For this exercise, report every line of the material that includes "playbar".

====

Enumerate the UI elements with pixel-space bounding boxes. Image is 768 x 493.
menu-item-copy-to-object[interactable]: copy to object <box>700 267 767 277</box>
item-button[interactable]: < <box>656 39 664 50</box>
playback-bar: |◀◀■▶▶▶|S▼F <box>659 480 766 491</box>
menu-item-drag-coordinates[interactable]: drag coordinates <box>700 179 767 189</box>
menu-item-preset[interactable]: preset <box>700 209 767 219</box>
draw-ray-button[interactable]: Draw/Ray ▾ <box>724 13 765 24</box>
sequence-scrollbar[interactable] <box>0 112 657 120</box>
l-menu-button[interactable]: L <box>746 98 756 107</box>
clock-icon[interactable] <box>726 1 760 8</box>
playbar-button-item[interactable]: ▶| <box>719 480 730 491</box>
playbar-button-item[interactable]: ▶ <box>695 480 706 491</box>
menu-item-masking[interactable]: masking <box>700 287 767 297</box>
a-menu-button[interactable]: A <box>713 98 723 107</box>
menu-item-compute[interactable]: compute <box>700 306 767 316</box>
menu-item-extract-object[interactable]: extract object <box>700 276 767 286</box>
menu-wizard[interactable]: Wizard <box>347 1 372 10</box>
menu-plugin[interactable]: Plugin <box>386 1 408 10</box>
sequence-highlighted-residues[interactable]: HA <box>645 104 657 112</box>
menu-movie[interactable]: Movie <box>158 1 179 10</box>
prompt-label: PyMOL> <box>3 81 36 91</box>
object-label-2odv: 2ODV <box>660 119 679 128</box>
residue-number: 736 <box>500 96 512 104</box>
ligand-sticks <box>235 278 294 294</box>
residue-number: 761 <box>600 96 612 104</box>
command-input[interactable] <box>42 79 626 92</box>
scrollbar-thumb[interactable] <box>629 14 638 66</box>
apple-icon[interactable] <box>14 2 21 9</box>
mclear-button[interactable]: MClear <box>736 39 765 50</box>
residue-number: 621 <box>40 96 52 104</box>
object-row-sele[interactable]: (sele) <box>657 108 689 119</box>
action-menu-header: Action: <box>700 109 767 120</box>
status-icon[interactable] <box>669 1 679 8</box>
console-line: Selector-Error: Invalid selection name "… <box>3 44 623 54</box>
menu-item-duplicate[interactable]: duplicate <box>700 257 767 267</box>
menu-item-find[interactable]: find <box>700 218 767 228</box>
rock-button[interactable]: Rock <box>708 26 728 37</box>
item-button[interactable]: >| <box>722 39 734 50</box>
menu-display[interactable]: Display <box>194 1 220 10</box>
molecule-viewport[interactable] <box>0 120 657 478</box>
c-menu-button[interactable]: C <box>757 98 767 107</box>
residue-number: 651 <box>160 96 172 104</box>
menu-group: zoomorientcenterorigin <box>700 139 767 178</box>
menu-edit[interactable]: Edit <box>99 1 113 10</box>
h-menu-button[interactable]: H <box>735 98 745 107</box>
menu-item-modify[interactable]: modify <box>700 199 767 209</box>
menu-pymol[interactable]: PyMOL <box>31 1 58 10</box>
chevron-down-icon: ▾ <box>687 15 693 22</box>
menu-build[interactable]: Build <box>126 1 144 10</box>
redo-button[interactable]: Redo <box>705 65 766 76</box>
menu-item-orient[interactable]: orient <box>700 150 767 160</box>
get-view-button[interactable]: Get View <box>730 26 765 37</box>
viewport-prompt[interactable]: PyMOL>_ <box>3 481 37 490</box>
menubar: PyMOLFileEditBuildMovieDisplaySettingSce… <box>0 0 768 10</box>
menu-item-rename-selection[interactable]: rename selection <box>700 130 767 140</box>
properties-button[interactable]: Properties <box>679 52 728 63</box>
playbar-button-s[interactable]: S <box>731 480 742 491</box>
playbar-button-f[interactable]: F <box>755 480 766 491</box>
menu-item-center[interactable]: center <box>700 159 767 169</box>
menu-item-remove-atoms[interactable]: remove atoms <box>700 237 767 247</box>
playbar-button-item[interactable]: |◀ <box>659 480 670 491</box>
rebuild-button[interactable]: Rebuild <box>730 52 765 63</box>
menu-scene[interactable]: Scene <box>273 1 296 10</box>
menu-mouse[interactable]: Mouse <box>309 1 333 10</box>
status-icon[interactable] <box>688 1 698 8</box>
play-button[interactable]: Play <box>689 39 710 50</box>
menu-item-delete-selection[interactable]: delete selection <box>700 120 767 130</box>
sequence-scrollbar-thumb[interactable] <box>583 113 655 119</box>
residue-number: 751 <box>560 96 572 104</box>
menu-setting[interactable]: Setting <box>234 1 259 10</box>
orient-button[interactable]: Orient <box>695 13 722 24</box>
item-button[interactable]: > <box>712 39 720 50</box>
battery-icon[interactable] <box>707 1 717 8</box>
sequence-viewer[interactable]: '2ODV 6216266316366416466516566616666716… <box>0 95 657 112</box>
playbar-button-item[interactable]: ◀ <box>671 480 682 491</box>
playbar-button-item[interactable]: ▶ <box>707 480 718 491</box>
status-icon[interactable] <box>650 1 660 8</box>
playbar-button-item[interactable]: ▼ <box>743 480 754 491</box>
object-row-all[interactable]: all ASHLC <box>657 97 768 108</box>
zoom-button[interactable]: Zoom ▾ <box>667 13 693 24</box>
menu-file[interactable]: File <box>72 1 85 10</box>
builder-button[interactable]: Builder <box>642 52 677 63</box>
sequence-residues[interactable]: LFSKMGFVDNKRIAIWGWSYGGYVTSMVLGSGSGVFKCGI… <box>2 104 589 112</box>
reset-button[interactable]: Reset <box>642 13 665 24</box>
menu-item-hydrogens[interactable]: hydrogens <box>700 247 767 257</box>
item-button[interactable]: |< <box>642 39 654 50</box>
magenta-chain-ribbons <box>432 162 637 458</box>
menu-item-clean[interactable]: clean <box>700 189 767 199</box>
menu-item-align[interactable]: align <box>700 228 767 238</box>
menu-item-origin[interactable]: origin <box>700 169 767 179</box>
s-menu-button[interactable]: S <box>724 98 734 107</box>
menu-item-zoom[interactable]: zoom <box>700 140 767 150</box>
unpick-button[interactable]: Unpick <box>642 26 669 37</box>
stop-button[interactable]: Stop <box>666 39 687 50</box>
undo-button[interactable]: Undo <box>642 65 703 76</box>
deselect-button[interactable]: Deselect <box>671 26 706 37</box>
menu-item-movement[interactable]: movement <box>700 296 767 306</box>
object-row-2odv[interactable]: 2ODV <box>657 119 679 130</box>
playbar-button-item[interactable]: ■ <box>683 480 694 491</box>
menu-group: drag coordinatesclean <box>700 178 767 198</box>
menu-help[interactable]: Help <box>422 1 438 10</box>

====

▸ **SOLUTION BELOW**:
playbar-button-item[interactable]: ▶| <box>719 480 730 491</box>
playbar-button-item[interactable]: ▶ <box>695 480 706 491</box>
playbar-button-s[interactable]: S <box>731 480 742 491</box>
playbar-button-f[interactable]: F <box>755 480 766 491</box>
playbar-button-item[interactable]: |◀ <box>659 480 670 491</box>
playbar-button-item[interactable]: ◀ <box>671 480 682 491</box>
playbar-button-item[interactable]: ▶ <box>707 480 718 491</box>
playbar-button-item[interactable]: ▼ <box>743 480 754 491</box>
playbar-button-item[interactable]: ■ <box>683 480 694 491</box>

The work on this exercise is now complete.